Danıştay Kararı 13. Daire 2014/2857 E. 2020/3842 K. 23.12.2020 T.

Danıştay 13. Daire Başkanlığı         2014/2857 E.  ,  2020/3842 K.
T.C.
D A N I Ş T A Y
ONÜÇÜNCÜ DAİRE
Esas No:2014/2857
Karar No:2020/3842

TEMYİZ EDEN (DAVALI) : … Kurulu

VEKİLİ : Av. …

KARŞI TARAF (DAVACI) : … Radyo Televizyon Haberleşme ve Yayıncılık A.Ş.

VEKİLİ : Av. …

İSTEMİN_KONUSU : … İdare Mahkemesi’nin … tarih ve E:…, K:… sayılı kararının temyizen incelenerek bozulması istenilmektedir.

YARGILAMA SÜRECİ :
Dava konusu istem: Davacı şirkete ait “…” logosu ile yayın yapan televizyon kanalında, 11/02/2009 tarihinde, saat 18:50’de yayınlanan “…” 3984 sayılı Kanun’un 4. maddesinin (f) bendinde belirlenen “Özel hayatın gizliliğine saygılı olunması” kuralının tekraren ihlâlinden bahisle, davacı şirkete bir kez program durdurma yaptırımı uygulanmasına ilişkin Radyo ve Televizyon Üst Kurulu’nun (Kurul) 19/01/2011 tarih ve 2011/03 sayılı toplantısında alınan 13 nolu kararının iptali istenilmiştir.
İlk Derece Mahkemesi kararının özeti: … İdare Mahkemesi’nce Dairemizin … tarih ve E:…, K:… sayılı bozma kararına uyularak verilen kararda; mülga 3984 sayılı Kanun’un dava konusu işlemin tesisinde dayanak alınan maddelerinin daha sonra yürürlüğe giren 6112 sayılı Kanun’da da yer aldığı, ancak, özel hayatın gizliliğine saygılı olunması kuralının tekraren ihlâl edilmesi hâlinde mülga 3984 sayılı Kanun’da yayın durdurma cezası verilebileceği öngörülmüşken, 6112 sayılı Kanun’da söz konusu ihlâl için “uyarma” ve tekrarı hâlinde “idarî para cezası” verileceğinin düzenlendiği, olayda her ne kadar özel hayatın gizliliği ilkesinin ihlâl edildiği sabit ise de dava konusu “yayın durdurma” yaptırımının dayanağı olan Kanun maddesi yürürlükten kaldırıldığından ve daha sonra yürürlüğe giren 6112 sayılı Kanun’da söz konusu ihlâl için “yayın durdurma” gibi niteliği itibarıyla daha ağır bir cezanın öngörülmediği, cezanın takdirinde lehe olan kanun kuralının uygulanması ilkesi gereğince dava konusu işlemde hukuka uygunluk bulunmadığı sonucuna varılmıştır.
Belirtilen gerekçelerle hukuka aykırı bulunan dava konusu işlemin iptaline karar verilmiştir.
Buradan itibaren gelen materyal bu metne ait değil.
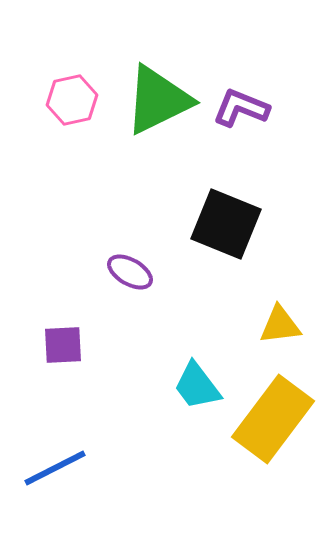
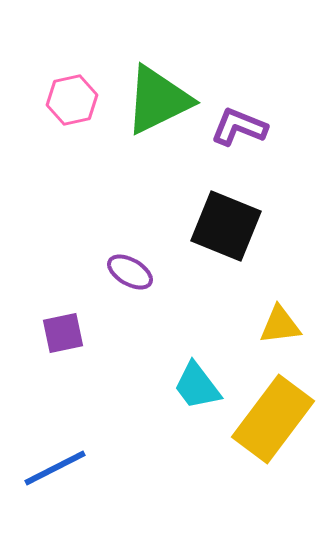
purple L-shape: moved 2 px left, 19 px down
black square: moved 2 px down
purple square: moved 12 px up; rotated 9 degrees counterclockwise
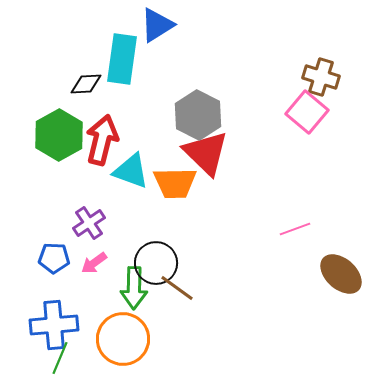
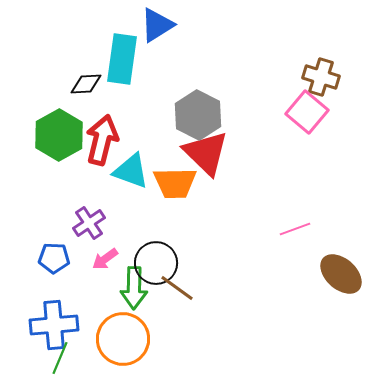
pink arrow: moved 11 px right, 4 px up
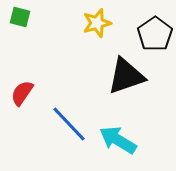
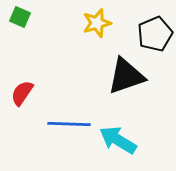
green square: rotated 10 degrees clockwise
black pentagon: rotated 12 degrees clockwise
blue line: rotated 45 degrees counterclockwise
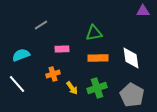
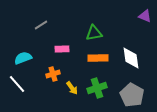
purple triangle: moved 2 px right, 5 px down; rotated 24 degrees clockwise
cyan semicircle: moved 2 px right, 3 px down
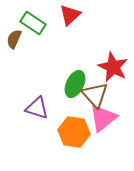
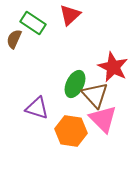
pink triangle: moved 1 px down; rotated 36 degrees counterclockwise
orange hexagon: moved 3 px left, 1 px up
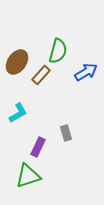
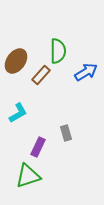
green semicircle: rotated 15 degrees counterclockwise
brown ellipse: moved 1 px left, 1 px up
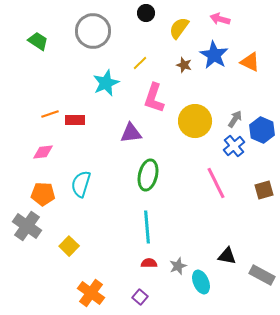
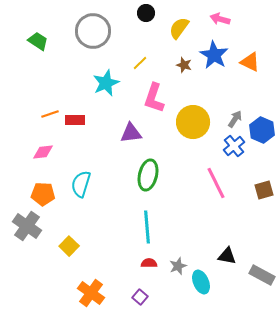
yellow circle: moved 2 px left, 1 px down
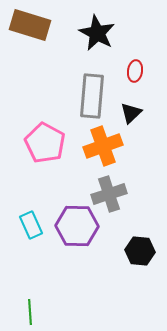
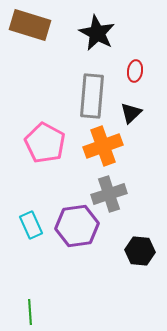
purple hexagon: rotated 9 degrees counterclockwise
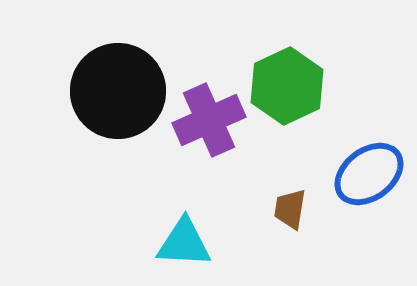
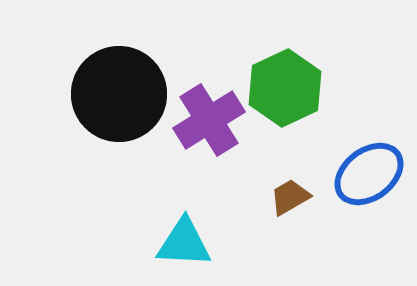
green hexagon: moved 2 px left, 2 px down
black circle: moved 1 px right, 3 px down
purple cross: rotated 8 degrees counterclockwise
brown trapezoid: moved 12 px up; rotated 51 degrees clockwise
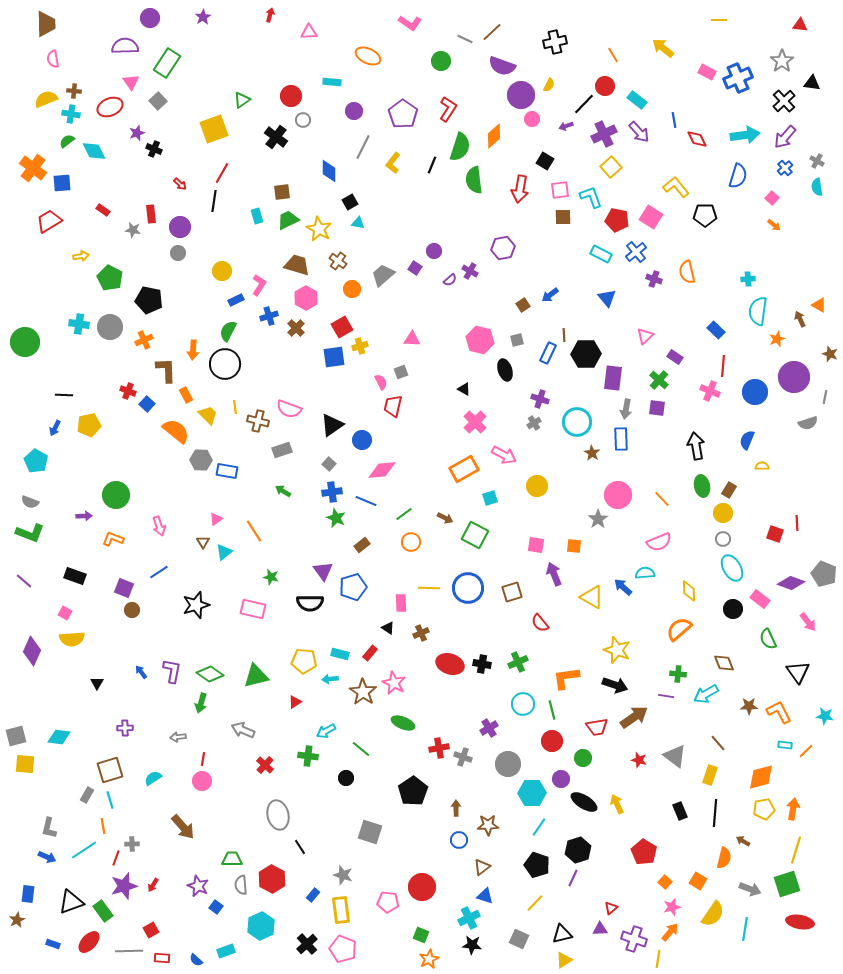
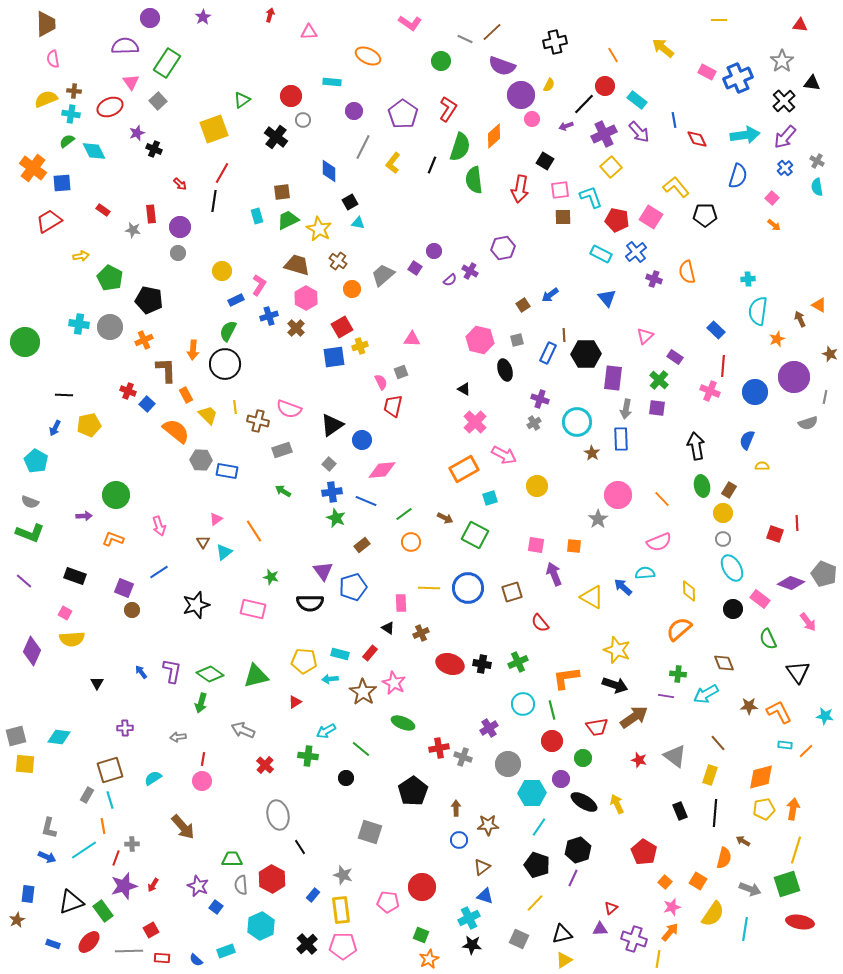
pink pentagon at (343, 949): moved 3 px up; rotated 20 degrees counterclockwise
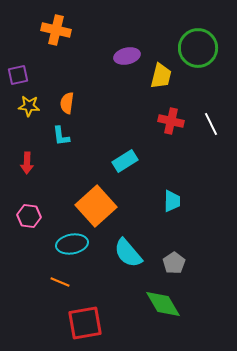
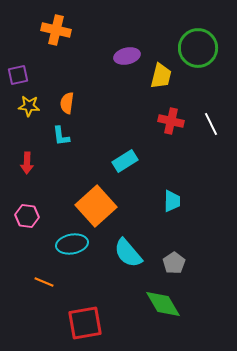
pink hexagon: moved 2 px left
orange line: moved 16 px left
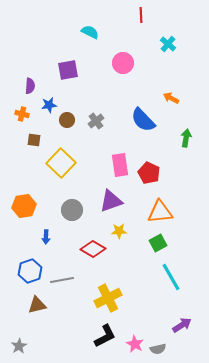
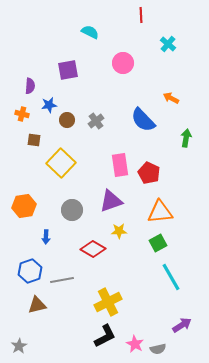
yellow cross: moved 4 px down
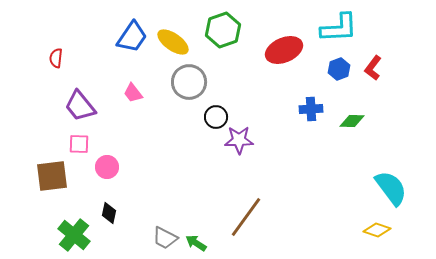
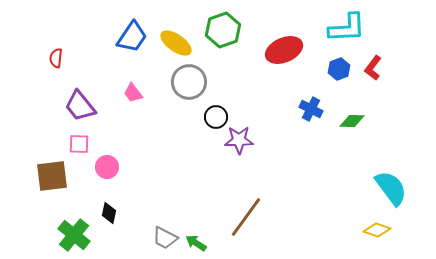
cyan L-shape: moved 8 px right
yellow ellipse: moved 3 px right, 1 px down
blue cross: rotated 30 degrees clockwise
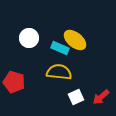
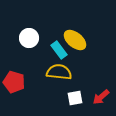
cyan rectangle: moved 1 px left, 2 px down; rotated 30 degrees clockwise
white square: moved 1 px left, 1 px down; rotated 14 degrees clockwise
TEMYİZ EDENİN İDDİALARI : Davalı idare tarafından, dava konusu işlem ile uygulanan yaptırımın yayın durdurma değil, program durdurma cezası olduğu, idarî para cezasının program durdurma cezasından daha ağır bir yaptırım olduğu, Mahkeme kararının hukuk güvenliği ilkesine aykırı olduğu, mevzuata aykırılığı açıkça ortaya konulan fiile karşı Mahkeme kararı nedeniyle yaptırım uygulanamadığı ileri sürülmektedir.

KARŞI TARAFIN SAVUNMASI : Davacı tarafından, yerleşik yargı içtihatlarına göre lehe düzenleme yapılması durumunda ortaya çıkan yeni hukukî durumun dikkate alınması gerektiği, Mahkeme kararının hukuka uygun olduğu belirtilerek istemin reddi gerektiği savunulmuştur.

DANIŞTAY TETKİK HÂKİMİ …’IN DÜŞÜNCESİ : Temyiz isteminin reddi ile usul ve yasaya uygun olan İdare Mahkemesi kararının onanması gerektiği düşünülmektedir.

TÜRK MİLLETİ ADINA
Karar veren Danıştay Onüçüncü Dairesi’nce, Tetkik Hâkiminin açıklamaları dinlendikten ve dosyadaki belgeler incelendikten sonra gereği görüşüldü:

HUKUKİ DEĞERLENDİRME :
İdare ve vergi mahkemelerinin nihai kararlarının temyizen bozulması, 2577 sayılı İdari Yargılama Usulü Kanunu’nun 49. maddesinde yer alan sebeplerden birinin varlığı hâlinde mümkündür.
Temyizen incelenen karar usul ve hukuka uygun olup, dilekçede ileri sürülen temyiz nedenleri kararın bozulmasını gerektirecek nitelikte görülmemiştir.

KARAR SONUCU :
Açıklanan nedenlerle;
1. Davalının temyiz isteminin reddine,
2. Dava konusu işlemin iptali yolundaki … İdare Mahkemesi’nin … tarih ve E:…, K:… sayılı temyize konu kararında, 2577 sayılı İdari Yargılama Usulü Kanunu’nun 49. maddesinde sayılan bozma nedenlerinden hiçbirisi bulunmadığından anılan Mahkeme kararının ONANMASINA,
3. Temyiz giderlerinin istemde bulunan üzerinde bırakılmasına,
4. Dosyanın anılan Mahkeme’ye gönderilmesine,
5. 2577 sayılı Kanun’un Geçici 8. maddesi uyarınca, bu kararın tebliğ tarihini izleyen 15 (on beş) gün içerisinde kararın düzeltilmesi yolu açık olmak üzere, 23/12/2020 tarihinde oybirliğiyle karar verildi.